Death of a law student still unsolvedIt focuses on the puzzling issues of the judiciary and the media dealing with the case, as well as the dangers facing Mexican women.
It’s been three weeks since the body of an 18-year-old boy was found on the outskirts of northern Monterrey, but everything from the accident to the murder remains open.
So far, the prosecution only confirmed that Mr. A died after being hit in the head 12 days after he disappeared while attending a party and was found in a motel water tank.
Investigators visited the scene four times before finding the body of a law student.
The office of the Attorney General in the northern province of Nuevo Leon, whose capital is Monterrey, has fired two prosecutors on charges of “error” and “missing” in a case that shocked the country.
“There is a lot of evidence that Devani was murdered,” said her father Mario Escobar, who arranged a private autopsy. He is due to meet with President Andres Manuel Lopez Obrador on Friday.
The night she died, Escobar got into an argument with the driver who got out of the taxi after a party. Her driver took a picture of her standing alone on her side of the road at night.
He denies any involvement in her death.
“It is becoming a media spectacle”
Theories about the teen’s fate have spread through social networks and some media outlets, through videos released or leaked by prosecutors.
The video surveillance footage shows Escobar arguing with a man, leaving the party, and walking alone until he arrives at the motel.
Her brief look through the dining room window is her last living image.
The video has been shown repeatedly on news and talk shows, one of which claimed that a psychic had contact with Escobar in an afterlife.
“It’s becoming a press release,” said Christian Ascencio, a sociologist at the National Autonomous University of Mexico (UNAM).
He said the pressure on prosecutors risks “faking the guilty party.”
This report upset Escobar’s mother, Dolores Bazaldua.
“I’ve been told things like ‘She was a drug addict. She bought vodka’. Unfortunately, she didn’t come here to defend herself.” said Bazaldua.
Andres Vidal, professor of political science at UNAM, said Escobar’s apparently repeated broadcasts of images, including purchases of alcohol, sacrificed her again and meant the media’s ethical decline.

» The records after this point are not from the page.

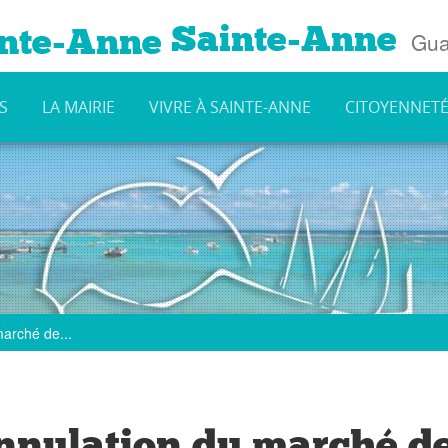
Sainte-Anne
Gua
S
LA MAIRIE
VIVRE À SAINTE-ANNE
CITOYENNET
arché de...
nulation du marché d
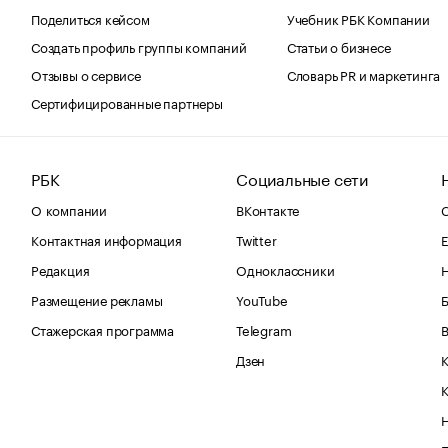
Поделиться кейсом
Учебник РБК Компании
Создать профиль группы компаний
Статьи о бизнесе
Отзывы о сервисе
Словарь PR и маркетинга
Сертифицированные партнеры
РБК
Социальные сети
О компании
ВКонтакте
С
Контактная информация
Twitter
Е
Редакция
Одноклассники
Размещение рекламы
YouTube
Стажерская программа
Telegram
В
Дзен
К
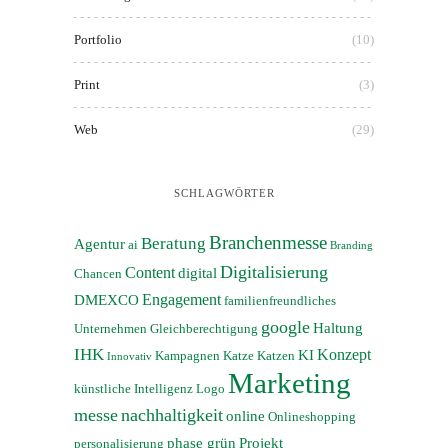
Portfolio
(10)
Print
(3)
Web
(29)
SCHLAGWÖRTER
Branchenmesse
Beratung
Agentur
ai
Branding
Digitalisierung
Content
digital
Chancen
Engagement
DMEXCO
familienfreundliches
google
Haltung
Unternehmen
Gleichberechtigung
IHK
Konzept
KI
Kampagnen
Katze
Katzen
Innovativ
Marketing
künstliche Intelligenz
Logo
messe
nachhaltigkeit
online
Onlineshopping
phase grün
Projekt
personalisierung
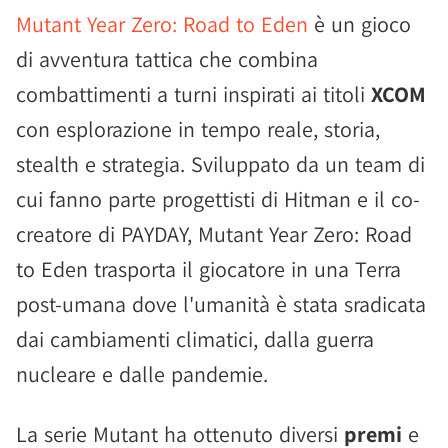
Mutant Year Zero: Road to Eden
è un gioco
di avventura tattica che combina
combattimenti a turni inspirati ai titoli
XCOM
con esplorazione in tempo reale, storia,
stealth e strategia. Sviluppato da un team di
cui fanno parte progettisti di Hitman e il co-
creatore di PAYDAY, Mutant Year Zero: Road
to Eden trasporta il giocatore in una Terra
post-umana dove l'umanità è stata sradicata
dai cambiamenti climatici, dalla guerra
nucleare e dalle pandemie.
La serie Mutant ha ottenuto diversi
premi
e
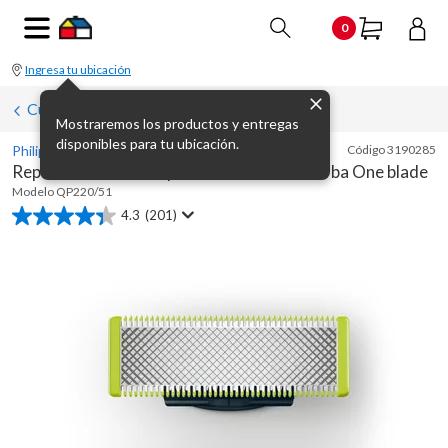
0
Ingresa tu ubicación
Cuidado Personal
Mostraremos los productos y entregas
disponibles para tu ubicación.
Philips
Código
3190285
Repuesto de cuchilla para cortadora de barba One blade
Modelo
QP220/51
4.3
(201)
4.3
de
5
estrellas.
201
reseñas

Mexico’s parliament is considering a bill that would make leaking information about victims a crime punishable by up to 10 years in prison.
“Women think the same thing can happen to them.”

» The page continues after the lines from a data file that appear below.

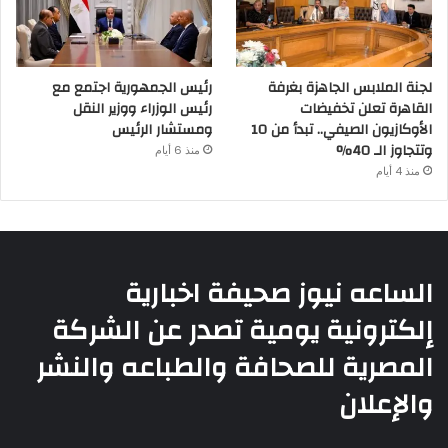
لجنة الملابس الجاهزة بغرفة
رئيس الجمهورية اجتمع مع
القاهرة تعلن تخفيضات
رئيس الوزراء ووزير النقل
الأوكازيون الصيفي.. تبدأ من 10
ومستشار الرئيس
وتتجاوز الـ 40%
منذ 6 أيام
منذ 4 أيام
الساعه نيوز صحيفة اخبارية
إلكترونية يومية تصدر عن الشركة
المصرية للصحافة والطباعه والنشر
والإعلان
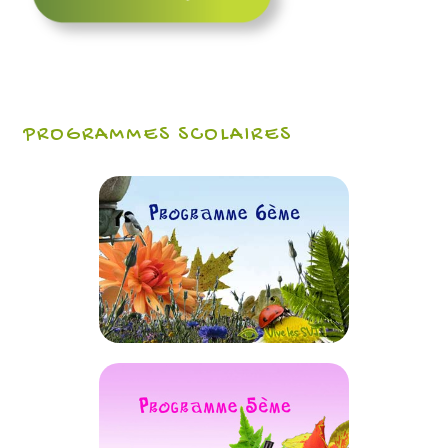
PROGRAMMES SCOLAIRES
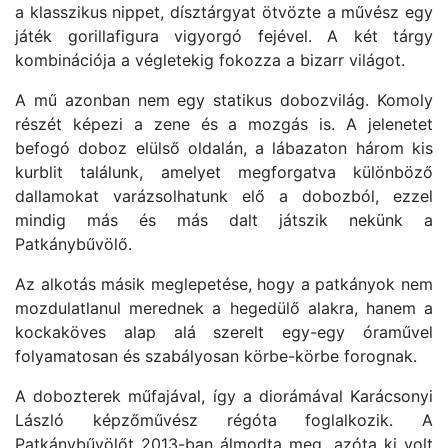
a klasszikus nippet, dísztárgyat ötvözte a művész egy
játék gorillafigura vigyorgó fejével. A két tárgy
kombinációja a végletekig fokozza a bizarr világot.
A mű azonban nem egy statikus dobozvilág. Komoly
részét képezi a zene és a mozgás is. A jelenetet
befogó doboz elülső oldalán, a lábazaton három kis
kurblit találunk, amelyet megforgatva különböző
dallamokat varázsolhatunk elő a dobozból, ezzel
mindig más és más dalt játszik nekünk a
Patkánybűvölő.
Az alkotás másik meglepetése, hogy a patkányok nem
mozdulatlanul merednek a hegedülő alakra, hanem a
kockaköves alap alá szerelt egy-egy óraművel
folyamatosan és szabályosan körbe-körbe forognak.
A dobozterek műfajával, így a diorámával Karácsonyi
László képzőművész régóta foglalkozik. A
Patkánybűvölőt 2013-ban álmodta meg, azóta ki volt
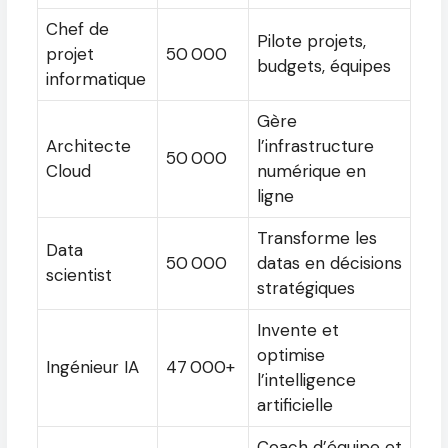
Chef de
Pilote projets,
projet
50 000
budgets, équipes
informatique
Gère
Architecte
l’infrastructure
50 000
Cloud
numérique en
ligne
Transforme les
Data
50 000
datas en décisions
scientist
stratégiques
Invente et
optimise
Ingénieur IA
47 000+
l’intelligence
artificielle
Coach d’équipe et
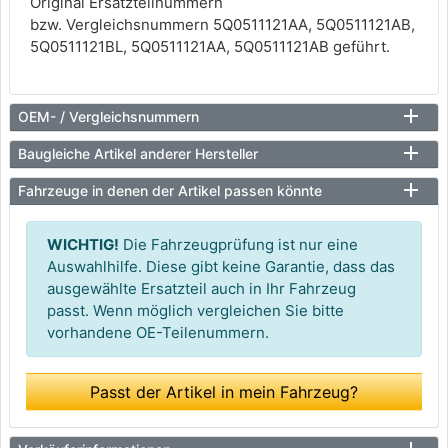
Original Ersatzteilnummern
bzw. Vergleichsnummern 5Q0511121AA, 5Q0511121AB,
5Q0511121BL, 5Q0511121AA, 5Q0511121AB geführt.
OEM- / Vergleichsnummern
Baugleiche Artikel anderer Hersteller
Fahrzeuge in denen der Artikel passen könnte
WICHTIG!
Die Fahrzeugprüfung ist nur eine
Auswahlhilfe. Diese gibt keine Garantie, dass das
ausgewählte Ersatzteil auch in Ihr Fahrzeug
passt. Wenn möglich vergleichen Sie bitte
vorhandene OE-Teilenummern.
Passt der Artikel in mein Fahrzeug?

Psychosocial support expert Valeria Moscoso sees a pattern in the case of Escobar et al.
“There are repeated risks of indolence, limited investigative powers, criminalization of victims and the risk of impunity,” she said.
According to prosecutors, there have been 56 murders of women in Nuevo Leon this year, 42 of them classified as murders.
As of 2022, about 300 women have been missing from the state, of which 90% have been found alive.
Last month, Nuevo Leon governor Samuel Garcia said he would increase funds and resources to help fight sexual violence.
“We are working very hard to address the cause of this problem, and I will make it clear. To the rapists and the perpetrators of the murder of women, and to all those who have hurt the women of Nuevo Leon, we will find them and punish them. I know. To the extent permitted by law.” Garcia in a Facebook post.
The problem escalates across Mexico, where there were 3,751 murders of women in 2021, most of them still going unpunished.
Nearly 100,000 people have gone missing across the country, mostly since 2006, when troops were deployed to fight drug wars, creating a whirlwind of violence.
Escobar’s death provoked unusually intense media attention in Mexico, where a woman-killing crisis dating back to the 1990s particularly affected poor women, many of whom were murdered by their partners.
Ascencio said the outcry surrounding the incident has led to the killing of women “closer to a more privileged sector of society with more media and political influence, who are considered less likely to experience this violence.”
“I think the same can happen to a lot of women because they go out with their friends or take taxis,” he added.
last month,Passed through downtown and suburbs of Mexico City to protest Escobar’s death.
The marchers shouted “Justice, Justice!” And they put up a banner saying “24,000 people are missing” about the missing woman. Across Mexico, the number of missing persons of all genders has risen to over 100,000.